Work task = Could you print every line from the first one of the records below through the line containing "Presentacion del nº", with both included and nothing else?

--- Data extract Enclosed Below ---

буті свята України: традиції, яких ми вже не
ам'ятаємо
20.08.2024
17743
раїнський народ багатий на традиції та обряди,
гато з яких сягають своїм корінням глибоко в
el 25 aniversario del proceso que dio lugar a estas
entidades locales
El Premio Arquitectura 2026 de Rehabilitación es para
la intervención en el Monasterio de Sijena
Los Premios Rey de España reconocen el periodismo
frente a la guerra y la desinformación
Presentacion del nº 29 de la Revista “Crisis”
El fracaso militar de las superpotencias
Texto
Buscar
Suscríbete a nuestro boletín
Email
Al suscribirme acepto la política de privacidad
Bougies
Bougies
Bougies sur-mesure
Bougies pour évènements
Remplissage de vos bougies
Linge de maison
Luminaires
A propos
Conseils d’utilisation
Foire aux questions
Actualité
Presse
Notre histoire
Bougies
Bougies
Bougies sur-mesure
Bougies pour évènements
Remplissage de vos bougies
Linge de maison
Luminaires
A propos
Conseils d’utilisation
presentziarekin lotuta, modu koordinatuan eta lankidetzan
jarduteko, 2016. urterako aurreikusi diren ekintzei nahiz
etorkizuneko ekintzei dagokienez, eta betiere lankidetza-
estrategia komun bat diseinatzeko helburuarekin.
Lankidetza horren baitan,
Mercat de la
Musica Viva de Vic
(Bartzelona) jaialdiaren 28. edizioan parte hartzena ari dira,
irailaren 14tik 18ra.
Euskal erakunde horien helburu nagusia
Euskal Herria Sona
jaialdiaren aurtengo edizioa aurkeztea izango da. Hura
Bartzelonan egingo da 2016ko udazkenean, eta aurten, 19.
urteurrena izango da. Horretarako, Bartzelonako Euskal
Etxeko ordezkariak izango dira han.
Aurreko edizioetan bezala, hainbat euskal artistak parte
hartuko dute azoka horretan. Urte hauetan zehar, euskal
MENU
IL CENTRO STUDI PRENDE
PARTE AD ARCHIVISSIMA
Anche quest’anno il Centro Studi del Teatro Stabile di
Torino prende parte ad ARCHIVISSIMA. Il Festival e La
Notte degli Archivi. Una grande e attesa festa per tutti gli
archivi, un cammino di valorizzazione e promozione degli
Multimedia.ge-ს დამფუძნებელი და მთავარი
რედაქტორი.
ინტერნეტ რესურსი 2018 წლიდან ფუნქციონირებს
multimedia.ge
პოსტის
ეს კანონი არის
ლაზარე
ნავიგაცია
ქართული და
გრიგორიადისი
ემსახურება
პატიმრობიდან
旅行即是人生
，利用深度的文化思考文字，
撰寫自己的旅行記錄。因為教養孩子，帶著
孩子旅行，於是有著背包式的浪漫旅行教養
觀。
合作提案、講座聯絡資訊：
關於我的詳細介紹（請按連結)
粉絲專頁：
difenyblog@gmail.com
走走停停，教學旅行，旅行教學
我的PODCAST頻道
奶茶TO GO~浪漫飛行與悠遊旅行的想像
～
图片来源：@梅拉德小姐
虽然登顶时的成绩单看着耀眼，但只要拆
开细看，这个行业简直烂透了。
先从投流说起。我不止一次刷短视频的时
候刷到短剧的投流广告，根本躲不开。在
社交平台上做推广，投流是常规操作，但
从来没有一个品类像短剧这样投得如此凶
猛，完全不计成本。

--- End of Enclosed Data extract ---

Result below =
буті свята України: традиції, яких ми вже не
ам'ятаємо
20.08.2024
17743
раїнський народ багатий на традиції та обряди,
гато з яких сягають своїм корінням глибоко в
el 25 aniversario del proceso que dio lugar a estas
entidades locales
El Premio Arquitectura 2026 de Rehabilitación es para
la intervención en el Monasterio de Sijena
Los Premios Rey de España reconocen el periodismo
frente a la guerra y la desinformación
Presentacion del nº 29 de la Revista “Crisis”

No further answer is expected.